|Polygon Pushing Performance of the 080||page 1 2 3 4 5 6 7 8 9 |
21 Sep 2018 10:09
Andy Hearn wrote:
I have a CV64/3D in my A3k if anyone wants some bench
Thellier Alain wrote:
Yes Thanks : you can try aminet/cow3D
ok I'll try to piece that together over the next few days:-
Virge CV64/3D powered by 060
Permedia2 BVPPC powered by 040 and PPC
Gunnar von Boehn
(Apollo Team Member)
25 Sep 2018 11:33
the topic of this thread is very good.
I removed some off topic ideas which are impossible todo on our FPGAs,
to allow us to focus better on the topic.

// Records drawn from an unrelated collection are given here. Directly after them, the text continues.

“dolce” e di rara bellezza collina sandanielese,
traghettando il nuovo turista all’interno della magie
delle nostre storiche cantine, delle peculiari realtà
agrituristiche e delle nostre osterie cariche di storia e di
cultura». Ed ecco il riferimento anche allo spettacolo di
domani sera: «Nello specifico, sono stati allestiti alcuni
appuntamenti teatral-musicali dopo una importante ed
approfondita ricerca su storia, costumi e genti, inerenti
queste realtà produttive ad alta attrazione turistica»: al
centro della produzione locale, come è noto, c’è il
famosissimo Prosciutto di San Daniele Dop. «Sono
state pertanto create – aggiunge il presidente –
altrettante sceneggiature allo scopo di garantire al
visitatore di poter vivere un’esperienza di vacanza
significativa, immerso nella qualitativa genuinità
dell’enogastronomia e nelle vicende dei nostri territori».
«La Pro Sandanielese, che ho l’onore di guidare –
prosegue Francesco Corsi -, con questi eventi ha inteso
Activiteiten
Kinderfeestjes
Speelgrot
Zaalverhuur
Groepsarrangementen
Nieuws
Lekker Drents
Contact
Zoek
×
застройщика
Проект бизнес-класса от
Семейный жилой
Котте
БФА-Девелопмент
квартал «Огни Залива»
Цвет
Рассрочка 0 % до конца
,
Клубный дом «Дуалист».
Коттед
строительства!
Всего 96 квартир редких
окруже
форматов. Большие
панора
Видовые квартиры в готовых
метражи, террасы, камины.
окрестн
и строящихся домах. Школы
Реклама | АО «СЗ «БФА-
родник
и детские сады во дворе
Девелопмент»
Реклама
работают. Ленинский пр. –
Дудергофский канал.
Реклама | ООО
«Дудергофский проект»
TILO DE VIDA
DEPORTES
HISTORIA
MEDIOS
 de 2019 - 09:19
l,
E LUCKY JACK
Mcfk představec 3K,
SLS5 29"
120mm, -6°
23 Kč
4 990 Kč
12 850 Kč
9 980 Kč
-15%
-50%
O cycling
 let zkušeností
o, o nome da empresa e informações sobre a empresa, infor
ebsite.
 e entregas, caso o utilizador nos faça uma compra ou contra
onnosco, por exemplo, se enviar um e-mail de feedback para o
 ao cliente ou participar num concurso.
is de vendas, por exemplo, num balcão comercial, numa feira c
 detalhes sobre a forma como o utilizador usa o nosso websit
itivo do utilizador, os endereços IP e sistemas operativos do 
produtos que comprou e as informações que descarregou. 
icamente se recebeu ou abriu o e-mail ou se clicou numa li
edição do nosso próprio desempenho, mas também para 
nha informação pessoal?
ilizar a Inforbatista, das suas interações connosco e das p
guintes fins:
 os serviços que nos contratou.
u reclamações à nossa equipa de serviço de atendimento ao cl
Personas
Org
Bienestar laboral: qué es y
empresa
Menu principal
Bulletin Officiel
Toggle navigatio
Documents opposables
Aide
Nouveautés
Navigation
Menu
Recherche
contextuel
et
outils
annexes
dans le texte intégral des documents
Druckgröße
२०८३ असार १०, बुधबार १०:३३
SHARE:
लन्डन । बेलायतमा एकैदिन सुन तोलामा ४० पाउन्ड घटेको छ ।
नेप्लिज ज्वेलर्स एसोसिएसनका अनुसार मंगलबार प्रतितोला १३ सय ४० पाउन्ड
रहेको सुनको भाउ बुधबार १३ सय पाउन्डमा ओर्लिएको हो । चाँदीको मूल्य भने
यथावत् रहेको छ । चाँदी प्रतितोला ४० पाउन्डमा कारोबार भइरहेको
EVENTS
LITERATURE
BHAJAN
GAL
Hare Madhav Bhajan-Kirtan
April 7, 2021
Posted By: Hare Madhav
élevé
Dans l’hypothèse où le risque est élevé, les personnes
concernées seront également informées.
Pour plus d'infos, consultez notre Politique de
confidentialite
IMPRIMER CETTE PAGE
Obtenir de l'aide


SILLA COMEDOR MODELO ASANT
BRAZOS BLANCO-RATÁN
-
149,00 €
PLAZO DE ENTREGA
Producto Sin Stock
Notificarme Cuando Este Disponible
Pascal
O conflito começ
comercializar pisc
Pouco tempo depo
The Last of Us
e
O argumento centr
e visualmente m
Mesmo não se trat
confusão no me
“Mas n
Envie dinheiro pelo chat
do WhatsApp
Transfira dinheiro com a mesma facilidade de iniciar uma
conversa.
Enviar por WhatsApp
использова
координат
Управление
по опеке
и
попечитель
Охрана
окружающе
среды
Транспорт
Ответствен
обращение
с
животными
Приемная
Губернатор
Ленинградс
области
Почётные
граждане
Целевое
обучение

Thanks for your understanding
02 Oct 2018 21:26
|ok, first round testing done. initially I was sure something was wrong with my setup, but as follows.|
P96 latest, W3D4.2a, latest coffinOS
A3k 060, 128+16+256meg ram, DCE CV64/3D
W3D Engine demo @320x240 15bit
(looking straight ahead without moving)
27fps without bilinear filtering
25fps with bilinear filtering
W3D Engine Demo @640x480 15bit
Same scene as before
12fps without filtering
9-10fps with filtering
that made me happy that everything was installed correctly and working after this initial scare that i'd messed something up as stupidly, I tried to run before walking and went for Cow3D first with these results:-
Cow3D - 0FPS. pressing "b" made no discernible difference.
it was rendering just less than 1fps.
Workbench @800x600 15bit. Cow3D fails to open
Workbench @640x480 15bit. Cow3D opens, and "runs"
workbench at 16bit, colours are all over the place, my first mistake, but it ran - again at "0"fps.
Workbench at 8bit. fails - not unexpected.
EXTERNAL LINK EXTERNAL LINK
so, not the highest bar in the world to jump over. now on to the permedia2, and the woes/wonders of cybergraphx.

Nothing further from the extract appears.